1. Can i get to the rods just by pulling the valve covers to remove and inspect them, and

2. what are the order that they should be in, i know you have intake rods and exhaust rods. Anyone have a layout??;crap.

thanks in advance.

PS. I let my ex drive this car for about 30,000 miles, I dont think she ever changed the oil from what i seen. I got most of it out and cleaned what i could. Hope that it is not was is causing the Knocking noise

2000 GT Coupe
04-11-2010, 01:32 PM
You can get them just by pulling valve covers, however try torquing the rocker arms down to proper specs first. Though if you bent one of the push rods you might be SOL.

Also if you mixed up the order you may be SOL as well, buy a new set.

sqdman12
04-11-2010, 01:44 PM
You can get them just by pulling valve covers, however try torquing the rocker arms down to proper specs first. Though if you bent one of the push rods you might be SOL.

Also if you mixed up the order you may be SOL as well, buy a new set.

I know that they are tight, i went over them twice. So i will pull them and inspect them i guess and see whats going on. Is there anywhere that I can referance what rods go there?

2000 GT Coupe
04-11-2010, 07:37 PM
I know that they are tight, i went over them twice. So i will pull them and inspect them i guess and see whats going on. Is there anywhere that I can referance what rods go there?

Just being tight is not enough, they have to be torqued to the correct amount. as too tight will cause binding and possibly valve not seating.
New ones can go in any spot only after breaking in do they need to go back to the same spot they came out of. IF you do not have which went where clearly marked I do not know of a way to find which was where.

2000 GT Coupe
04-11-2010, 07:39 PM
Damn it looks like you poured tar in there.

AaronGTR
04-11-2010, 09:38 PM
Just being tight is not enough, they have to be torqued to the correct amount. as too tight will cause binding and possibly valve not seating.
New ones can go in any spot only after breaking in do they need to go back to the same spot they came out of. IF you do not have which went where clearly marked I do not know of a way to find which was where.


That's not really going to make a difference on these cars, as far as putting them back in the exact same place. With the hydraulic lifters and oiling and whatnot they get very little wear and don't really "wear in" to one specific location. If you put one exhaust pushrod in another exhaust place, it's not like your engine is going to blow up. You just have to make sure you put the correct length in the right place. Also being that they are pedestal mount and self adjusting, getting them too tight it's very doubtful they would bind or hold the valve open. It's not going to go any lower than the mating surface on the head. You might strip the hole in the aluminum head though. The main purpose for the torque spec is to make sure they are tight enough to not come loose but not so tight you strip the hole.


To the OP, the exhaust push rods are longer than the intakes. If you are standing at the front of the car facing the engine...
From left to right on the front cylinder bank is: exhaust, intake, intake, exhaust, intake, exhuast.
From left to right on the rear cylinder bank is: exhaust, intake, exhaust, intake, intake, exhaust.
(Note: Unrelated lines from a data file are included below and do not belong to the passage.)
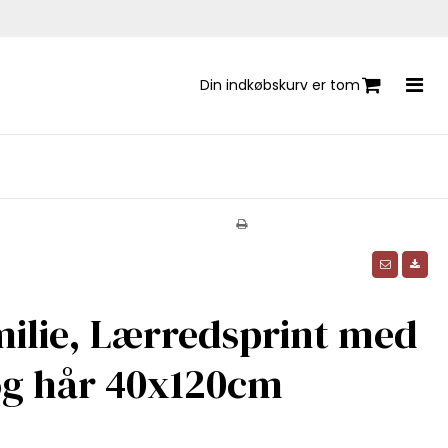
Din indkøbskurv er tom
ilie, Lærredsprint med
og hår 40x120cm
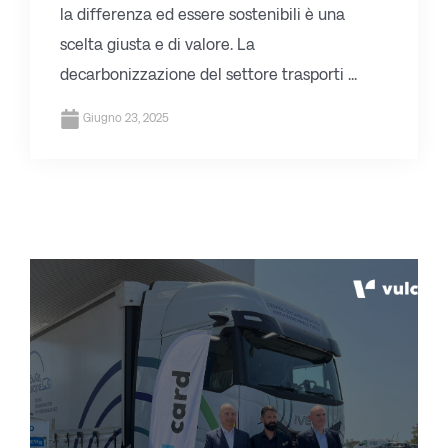
la differenza ed essere sostenibili è una
scelta giusta e di valore. La
decarbonizzazione del settore trasporti ...
Giugno 23, 2025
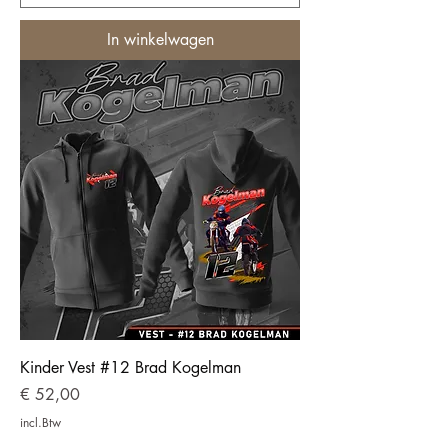
In winkelwagen
Kinder Vest #12 Brad Kogelman
Prijs
€ 52,00
incl.Btw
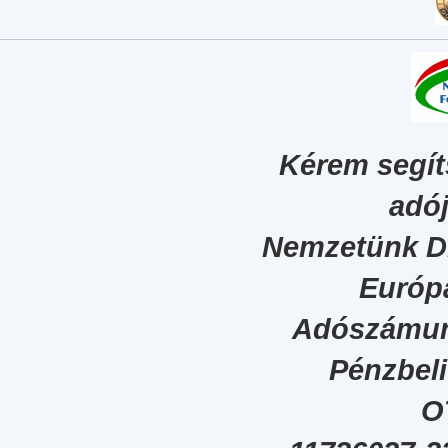
Kérem segít
adój
Nemzetünk Dig
Európa
Adószámun
Pénzbel
O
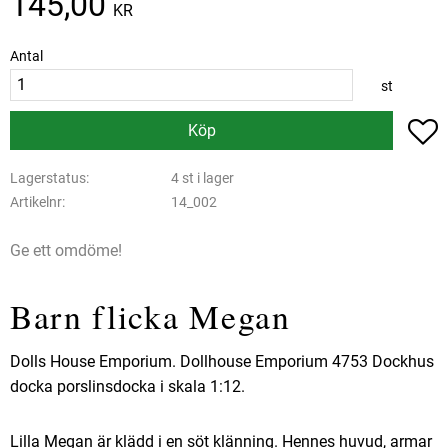
145,00
KR
Antal
st
L
Köp
Lagerstatus
4 st i lager
Artikelnr
14_002
Ge ett omdöme!
Barn flicka Megan
Dolls House Emporium. Dollhouse Emporium 4753 Dockhus
docka porslinsdocka i skala 1:12.
Lilla Megan är klädd i en söt klänning. Hennes huvud, armar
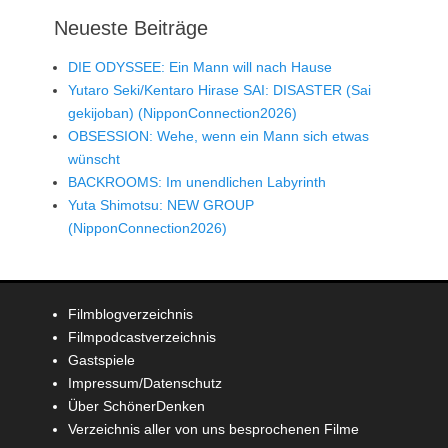
Neueste Beiträge
DIE ODYSSEE: Ein Mann will nach Hause
Yutaro Seki/Kentaro Hirase SAI: DISASTER (Sai
gekijoban) (NipponConnection2026)
OBSESSION: Wehe, wenn ein Mann sich etwas
wünscht
BACKROOMS: Im unendlichen Labyrinth
Yuta Shimotsu: NEW GROUP
(NipponConnection2026)
Filmblogverzeichnis
Filmpodcastverzeichnis
Gastspiele
Impressum/Datenschutz
Über SchönerDenken
Verzeichnis aller von uns besprochenen Filme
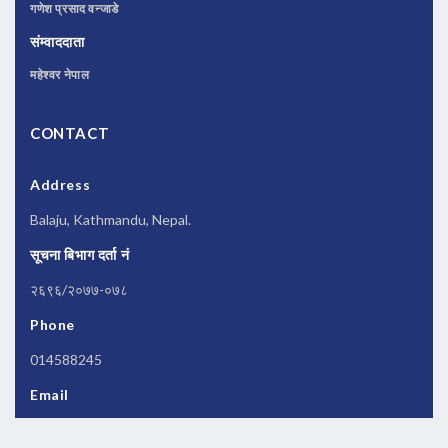
गणेश प्रसाद वन्जाडे
संम्वाददाता
महेश्वर नेपाल
CONTACT
Address
Balaju, Kathmandu, Nepal.
सूचना बिभाग दर्ता नं
२६९६/२०७७-०७८
Phone
014588245
Email
newsbanknepal@gmail.com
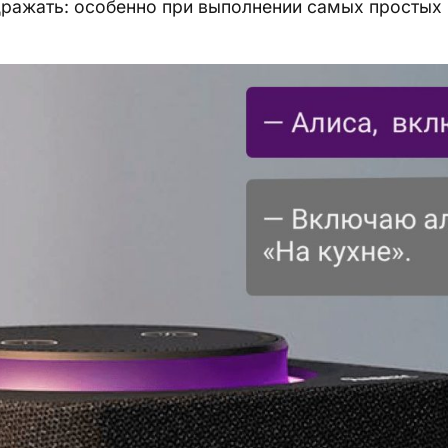
ражать: особенно при выполнении самых простых 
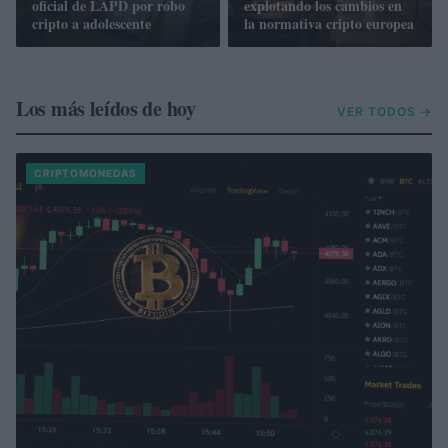
oficial de LAPD por robo
explotando los cambios en
cripto a adolescente
la normativa cripto europea
Los más leídos de hoy
VER TODOS →
CRIPTOMONEDAS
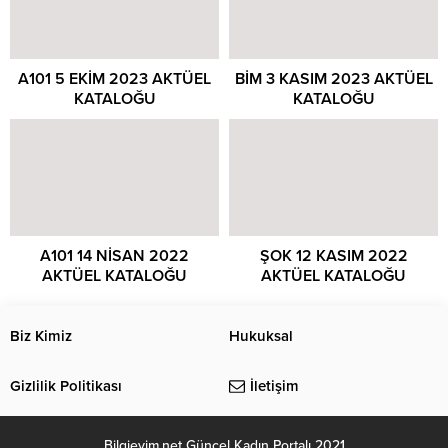
A101 5 EKİM 2023 AKTÜEL
BİM 3 KASIM 2023 AKTÜEL
KATALOĞU
KATALOĞU
A101 14 NİSAN 2022
ŞOK 12 KASIM 2022
AKTÜEL KATALOĞU
AKTÜEL KATALOĞU
Biz Kimiz
Hukuksal
Gizlilik Politikası
İletişim
Bilgievim.net Güncel Kadın Portalı 2021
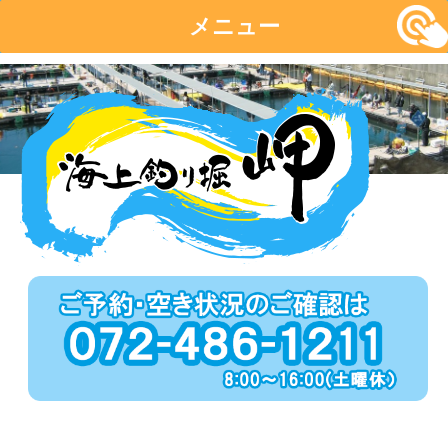
メニュー
コ
ン
テ
ン
ツ
へ
移
動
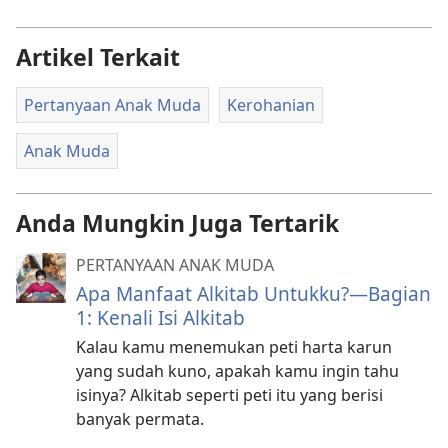
Artikel Terkait
Pertanyaan Anak Muda
Kerohanian
Anak Muda
Anda Mungkin Juga Tertarik
PERTANYAAN ANAK MUDA
Apa Manfaat Alkitab Untukku?​—Bagian
1: Kenali Isi Alkitab
Kalau kamu menemukan peti harta karun
yang sudah kuno, apakah kamu ingin tahu
isinya? Alkitab seperti peti itu yang berisi
banyak permata.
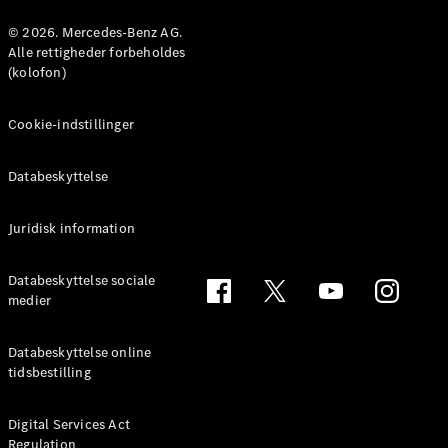
Konfigurator
Mercedes-
© 2026. Mercedes-Benz AG.
Benz Online
Alle rettigheder forbeholdes
Showroom
(kolofon)
Coupé
Cookie-indstillinger
Databeskyttelse
Juridisk information
Alle Coupés
CLE Coupé
Mercedes-
Databeskyttelse sociale
AMG GT
medier
Coupé
Mercedes-
Databeskyttelse online
AMG GT
tidsbestilling
Elektrisk
4-dørs
coupé
Digital Services Act
Regulation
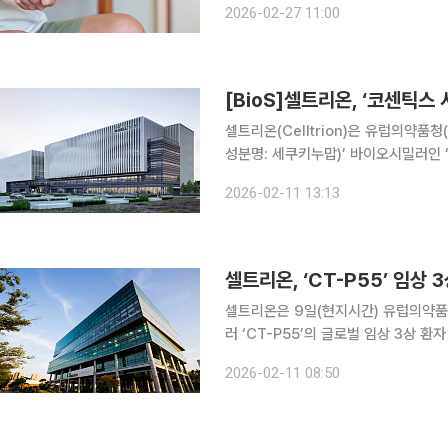
2026-02-27 11:00
단순히 무릎이나 관절이 쑤시는 증상과
[BioS]셀트리온, ‘코센틱스 
셀트리온(Celltrion)은 유럽의약품청
성분명: 세쿠키누맙)’ 바이오시밀러인 
는 임상시험계획(IND) 변경 승인을 획
2026-02-11 13:13
해 대상환자를 기존 375명에서 153
셀트리온, ‘CT-P55’ 임상 3
셀트리온은 9일(현지시간) 유럽의약품
러 ‘CT-P55’의 글로벌 임상 3상 
11일 밝혔다. 셀트리온은 이번 IND 변경 승인을 통해 대상 환자를 기존 375명에서 153명으로 대폭
2026-02-11 08:50
조정하게 됐다. 이는 유럽 내 바이오시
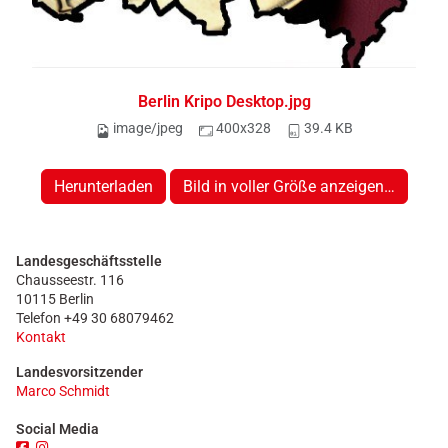
Berlin Kripo Desktop.jpg
image/jpeg
400x328
39.4 KB
Herunterladen
Bild in voller Größe anzeigen…
Landesgeschäftsstelle
Chausseestr. 116
10115 Berlin
Telefon +49 30 68079462
Kontakt
Landesvorsitzender
Marco Schmidt
Social Media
oh yeah, and your ex is retarded. Everyone knows car have to have oil changed. That **** looks nasty! I'd be cleaning out as much of that as possible (I'd pull the heads if time/money isn't an issue) then rebuild and run with some cheap oil and seafoam through it a couple times to clean it out, then put some good oil back in.

2000 GT Coupe
04-11-2010, 09:57 PM
good to know Aaron, I would still be careful to not mistake them if possible. How much longer are the exhaust ones do you know. when I had mine out I did not look at them very closely.

AaronGTR
04-11-2010, 10:31 PM
They are noticeably longer. About a quarter inch or so. I think the intakes are like 5.7" and the exhaust are 6".

sqdman12
04-12-2010, 10:16 AM
That's not really going to make a difference on these cars, as far as putting them back in the exact same place. With the hydraulic lifters and oiling and whatnot they get very little wear and don't really "wear in" to one specific location. If you put one exhaust pushrod in another exhaust place, it's not like your engine is going to blow up. You just have to make sure you put the correct length in the right place. Also being that they are pedestal mount and self adjusting, getting them too tight it's very doubtful they would bind or hold the valve open. It's not going to go any lower than the mating surface on the head. You might strip the hole in the aluminum head though. The main purpose for the torque spec is to make sure they are tight enough to not come loose but not so tight you strip the hole.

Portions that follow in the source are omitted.